To carry on our project, we chose a commercial Altera board, which was conceived as a development system able to work independently of the PC. The board is equipped with a Stratix 1S40 FPGA component on which a 32 bit RISC CPU, called Nios, is implemented; this processor is programmable using C language and it is supplied with basic libraries that allow an easy handling of the following on board devices: 2 MB Ram, 8 MB Flash Memory, 16 MB Compact Flash Memory, 100 Mb/s Ethernet Interface, 2 Serial ports.

The Nios processor plays the role of computing supervisor, monitoring (external memory data storing, interfacing ...) and managing possible errors during the elaboration. The Nios processor consists of a fixed point calculation unit with 128 registers which is also charged with the calculation of memory addresses. Its peculiarity is in its parametric configurability through which the user can modify data and instruction cache sizes, boot address, register number and data bus width. Moreover, the processor is able to manage external interrupt request from those peripherals which can be connected through a dedicated bus. Thanks to this feature, we are able to connect the accelerating units, memory handler and interface block to the Nios.

The size of FPGA is large enough to host two accelerating units (fig. 1), working concurrently. The board is connected to the external world through two channels: a serial port and the Ethernet. The first one works as input/output terminal for the Nios: through it we can test, download and execute the Nios code. The Ethernet



interface is used to transfer input data and results.

Three areas were mapped onto the 8 MB Flash memory: the first contains the default configuration file for the FPGA; the second area contains a user custom configuration file and the third is available for other purposes: for instance, the Nios code may be placed here, to be executed at the boot.

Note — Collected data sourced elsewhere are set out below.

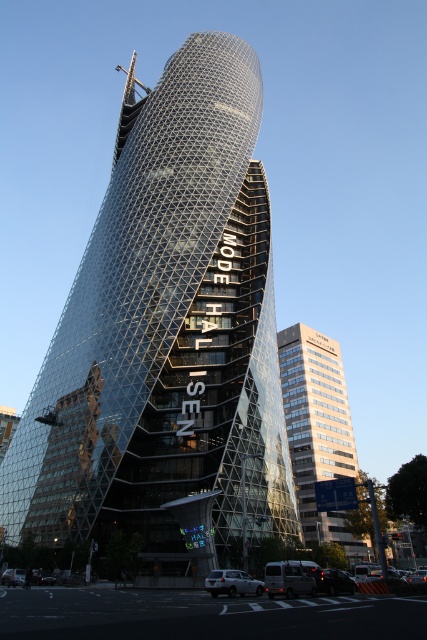 Locate an element on the screen. This screenshot has width=427, height=640. light beige glass building at center is located at coordinates (318, 429).

Between point (178, 188) and point (368, 588), which one is positioned in front?

Point (368, 588) is more forward.

Does transparent glass tower at center come in front of silver metallic van at lower center?

No, it is not.

Locate an element on the screen. The image size is (427, 640). transparent glass tower at center is located at coordinates (166, 340).

At what (x,y) coordinates should I click in order to perform the action: click on transparent glass tower at center. Please return your answer as a coordinate pair (x, y). Image resolution: width=427 pixels, height=640 pixels. Looking at the image, I should click on (166, 340).

Which of these two, transparent glass tower at center or light beige glass building at center, stands shorter?

Standing shorter between the two is light beige glass building at center.

Does transparent glass tower at center have a greater height compared to light beige glass building at center?

Yes, transparent glass tower at center is taller than light beige glass building at center.

Which is in front, point (111, 193) or point (338, 365)?

Point (111, 193) is in front.

Where is `transparent glass tower at center`? The width and height of the screenshot is (427, 640). transparent glass tower at center is located at coordinates (166, 340).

The 2 MB memory is used by the Nios to store code and data of the user program and for system use; the external 16 MB flash memory must contain data for the elaboration; finally, four high speed



caches grant a constant data flow to the accelerating units. At each step of elaboration, a data sub-set is transferred in the first two caches for the elaboration; in the meanwhile, the other caches are filled with new data coming from the 16 MB memory. At the end of the step, caches are swapped and elaboration can continue; at the same time data on the unused cache are stored in the 16 MB memory and caches are carried out through DMA managed by the Nios processor. At the end of the elaboration, all needed data from a 16 MB memory are retrieved and results sent to the PC.

All the devices present on the board work at a 100 MHz clock frequency which is not the maximum one but an acceptable trade off between the speed of the elaboration and the correct timing of the devices.

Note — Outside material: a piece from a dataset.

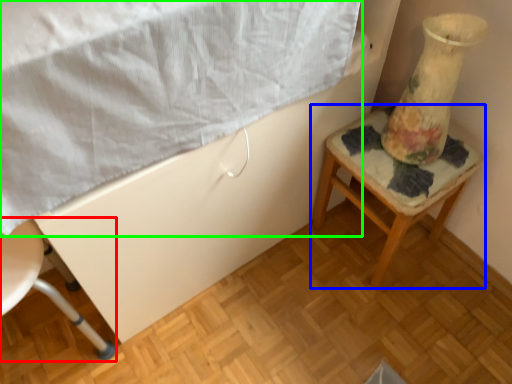 Question: Which is farther away from chair (highlighted by a red box)? furniture (highlighted by a blue box) or sheet (highlighted by a green box)?

Choices:
 (A) furniture
 (B) sheet

Answer: (A)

Fig. 2 – Architecture of the computational

The high-level architecture of the computational unit is shown in fig. 2. The main functional elements are:

- 2 accelerating units, working independently;
- a Cache Memory (4 banks), which can store input data and results for the two accelerating units;
- a Control Unit.

On the bottom part of the figure a bus devoted to communication between Accelerator and Nios processor ("sub bus") is represented.

## 3.1 Math Unit architecture

The Math Unit functional core is a doubleprecision floating-point ALU, which integrates both an adder and a multiplier operating in a parallel fashion. Both devices are pipelined (9 stages for the adder and 15 for the multiplier) so that high clock rates are achievable. Note that, in the expected applications, accurate coding can



minimize the negative effects of such latency.

Together with the adder and the multiplier, the ALU also contains 3 register banks, each able to store 4 double-precision floating point numbers. The banks are each tied to a particular purpose (one is for input data, one for adder results and one for multiplier results).

Like in many similar applications, to make computing elements and storage space independent, a FIFO memory for both inputs and outputs is implemented (there are two FIFO queues on the output since arithmetic results are separated from logical ones).

The ALU operations are encoded in 37-bit words, able to simultaneously trigger:

- either a sum or a comparison;
- a multiplication;
- a data fetch;
- 3 write operations to the internal register banks;
- the output of a result.

To achieve better performance with our specific task, the operands of the adder can optionally be multiplied by [-2, -1, 2] for the first operand, and [-1, -0.5, 0.5] for the second one. In a similar way, the multiplier result can be doubled, halved or negated without extra clock cycles.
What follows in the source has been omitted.